J’aggrave à présent mon cas : lorsque je lis, à propos d’un de ces oubliés, que « la sincérité de son cœur, son goût pour les sentiments et les mots voilés, en font un des seuls élégiaques que possède notre temps », moins que le contenu de la phrase, c’est sa gravité désuète qui me touche, et la nostalgie d’un temps où l’on pouvait parler ainsi de littérature. Ça change agréablement de bien des « pages livres ». Je suis décidément anachronique.

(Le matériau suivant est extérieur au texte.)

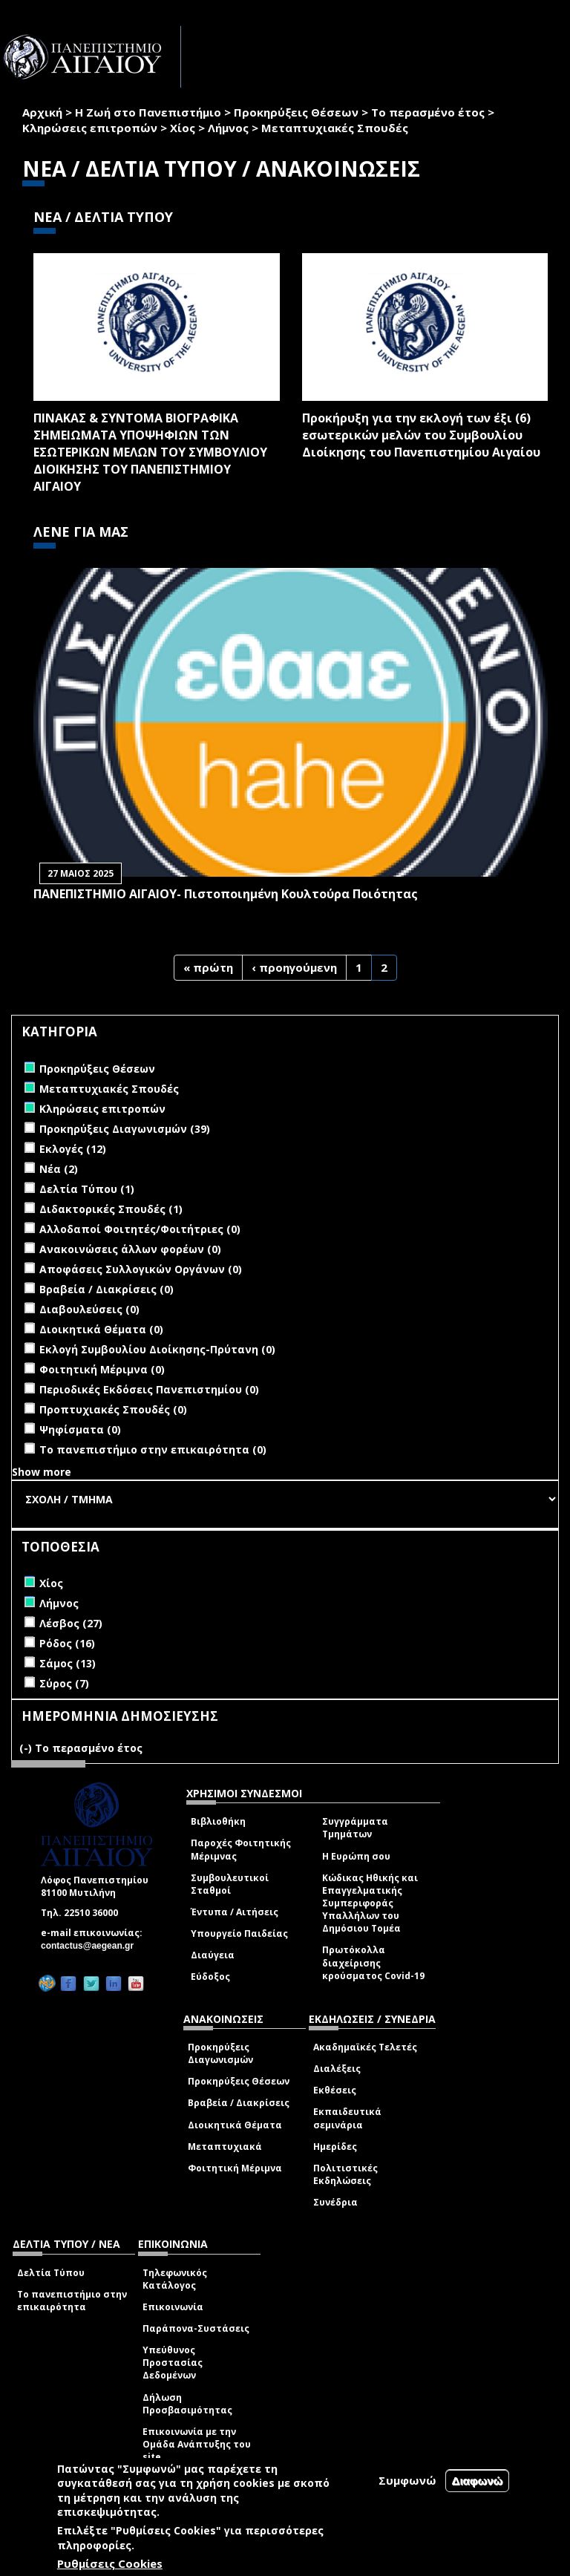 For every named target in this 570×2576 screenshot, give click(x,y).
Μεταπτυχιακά (225, 2146)
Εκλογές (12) (72, 1149)
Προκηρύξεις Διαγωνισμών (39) (124, 1129)
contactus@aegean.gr (91, 1946)
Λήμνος (228, 127)
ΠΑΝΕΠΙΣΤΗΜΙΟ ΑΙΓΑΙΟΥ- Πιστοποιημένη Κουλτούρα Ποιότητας (225, 894)
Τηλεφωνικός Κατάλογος (174, 2279)
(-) (27, 1748)
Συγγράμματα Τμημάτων (355, 1827)
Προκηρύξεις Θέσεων (296, 112)
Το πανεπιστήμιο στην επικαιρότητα (72, 2300)
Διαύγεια (213, 1955)
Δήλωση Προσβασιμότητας (187, 2403)
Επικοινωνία (172, 2307)
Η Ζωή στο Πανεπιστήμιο (148, 112)
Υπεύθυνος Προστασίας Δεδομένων (172, 2363)
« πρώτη (208, 967)
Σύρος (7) (64, 1683)
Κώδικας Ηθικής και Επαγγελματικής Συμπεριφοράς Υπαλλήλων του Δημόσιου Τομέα (370, 1903)
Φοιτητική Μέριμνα (235, 2168)
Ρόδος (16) (67, 1643)
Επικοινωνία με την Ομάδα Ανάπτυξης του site (196, 2444)
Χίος (182, 127)
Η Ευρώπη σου (356, 1856)
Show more (41, 1472)
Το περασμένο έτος (428, 112)
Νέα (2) (58, 1169)
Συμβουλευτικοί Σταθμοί (230, 1884)
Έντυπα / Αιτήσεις (234, 1912)
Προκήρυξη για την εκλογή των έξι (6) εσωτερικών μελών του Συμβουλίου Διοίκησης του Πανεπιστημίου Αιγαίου (421, 435)
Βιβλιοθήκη (218, 1821)
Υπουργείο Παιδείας (239, 1933)
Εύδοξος (210, 1976)
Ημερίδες (335, 2146)
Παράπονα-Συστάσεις (195, 2328)
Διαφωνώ (477, 2480)
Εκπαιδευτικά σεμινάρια (347, 2118)
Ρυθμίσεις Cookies (110, 2563)
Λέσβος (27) (70, 1623)
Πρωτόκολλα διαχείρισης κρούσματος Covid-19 (373, 1962)
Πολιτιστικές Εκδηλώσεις (345, 2174)
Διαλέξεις (337, 2068)
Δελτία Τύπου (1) (86, 1189)
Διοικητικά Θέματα (235, 2125)
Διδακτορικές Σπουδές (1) (111, 1209)
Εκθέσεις (334, 2090)
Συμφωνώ (407, 2480)
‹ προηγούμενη (294, 967)
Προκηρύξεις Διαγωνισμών (220, 2053)
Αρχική (42, 112)
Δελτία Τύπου (51, 2272)
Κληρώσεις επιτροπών (89, 127)
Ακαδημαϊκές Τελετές (365, 2047)
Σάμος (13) (67, 1663)
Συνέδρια (335, 2202)
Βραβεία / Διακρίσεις (238, 2102) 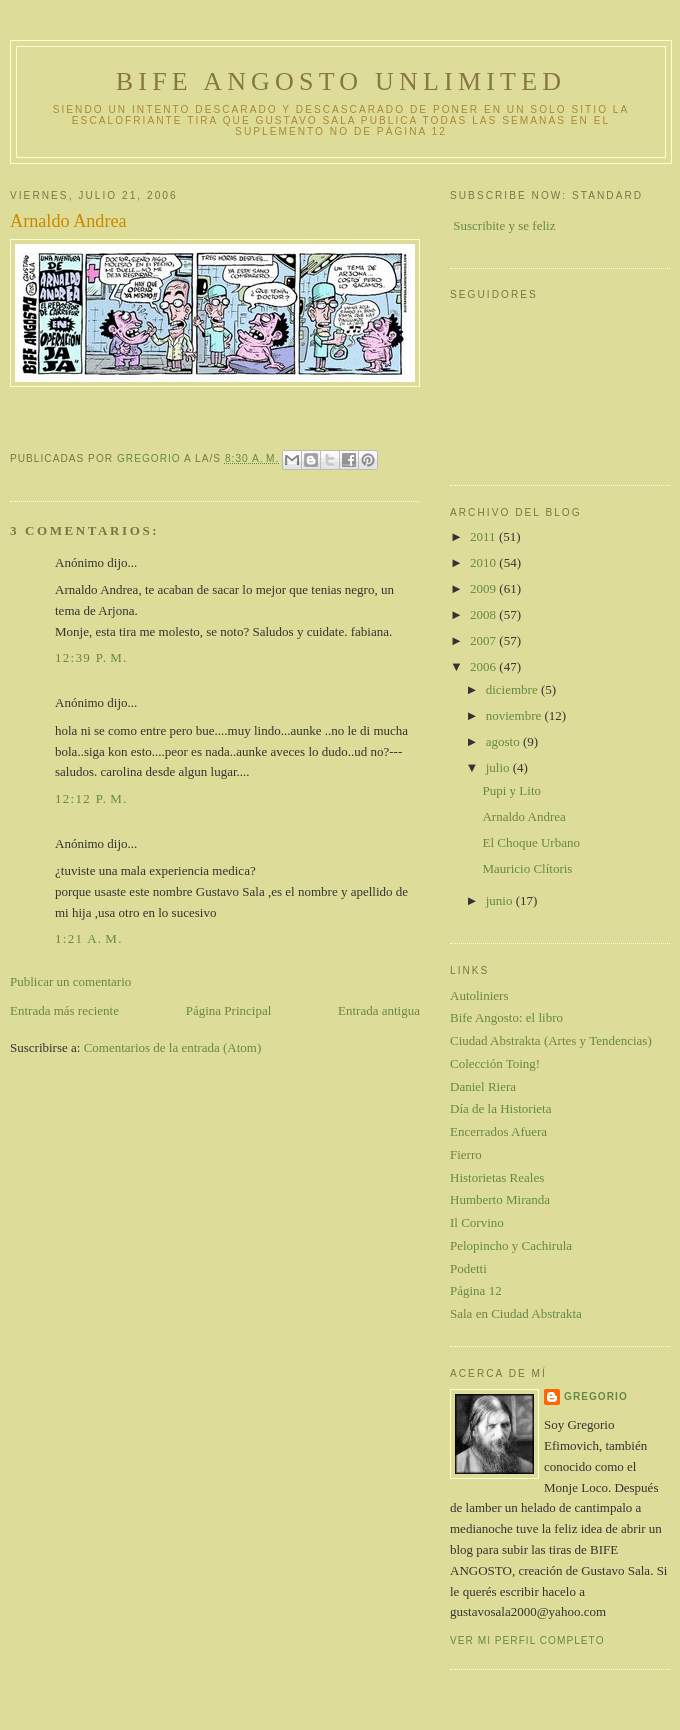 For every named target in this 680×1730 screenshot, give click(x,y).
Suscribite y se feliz (504, 225)
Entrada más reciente (64, 1010)
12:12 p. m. (91, 798)
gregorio (596, 1396)
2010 (484, 562)
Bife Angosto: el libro (506, 1017)
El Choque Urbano (530, 842)
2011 (484, 536)
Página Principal (229, 1010)
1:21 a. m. (89, 938)
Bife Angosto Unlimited (341, 81)
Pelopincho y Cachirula (511, 1245)
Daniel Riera (483, 1086)
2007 (484, 640)
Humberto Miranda (500, 1199)
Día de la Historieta (500, 1108)
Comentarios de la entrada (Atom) (173, 1047)
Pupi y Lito (511, 790)
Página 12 (476, 1290)
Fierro (466, 1154)
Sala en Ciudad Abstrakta (516, 1313)
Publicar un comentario (70, 981)
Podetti (468, 1268)
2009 (484, 588)
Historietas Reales (497, 1177)
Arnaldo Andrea (523, 816)
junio (501, 900)
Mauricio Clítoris (527, 868)
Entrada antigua (379, 1010)
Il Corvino (477, 1222)
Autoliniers (479, 995)
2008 (484, 614)
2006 (484, 666)
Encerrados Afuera (498, 1131)
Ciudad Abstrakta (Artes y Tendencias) (551, 1040)
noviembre (515, 715)
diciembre (513, 689)
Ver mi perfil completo (527, 1640)
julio (499, 767)
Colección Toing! (495, 1063)
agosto (504, 741)
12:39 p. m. (91, 657)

Vallery-Radot ne connaissait apparemment pas sœur Marie Saint-Anselme, de son vrai nom Jeanne Taillandier, encore une de mes grand-tantes, qui mourut en 1918, à 29 ans, au couvent des Sœurs blanches de Notre-Dame d’Afrique, et dont les Carnets d’une âme furent publiés par la suite à la Librairie académique Perrin, ce dont je tire une fierté inextinguible. Je n’en veux nullement à l’anthologiste : la pauvrette n’avait pas le verbe éclatant d’une Marie Noël, mais je n’allais pas manquer cette occasion d’évoquer son souvenir.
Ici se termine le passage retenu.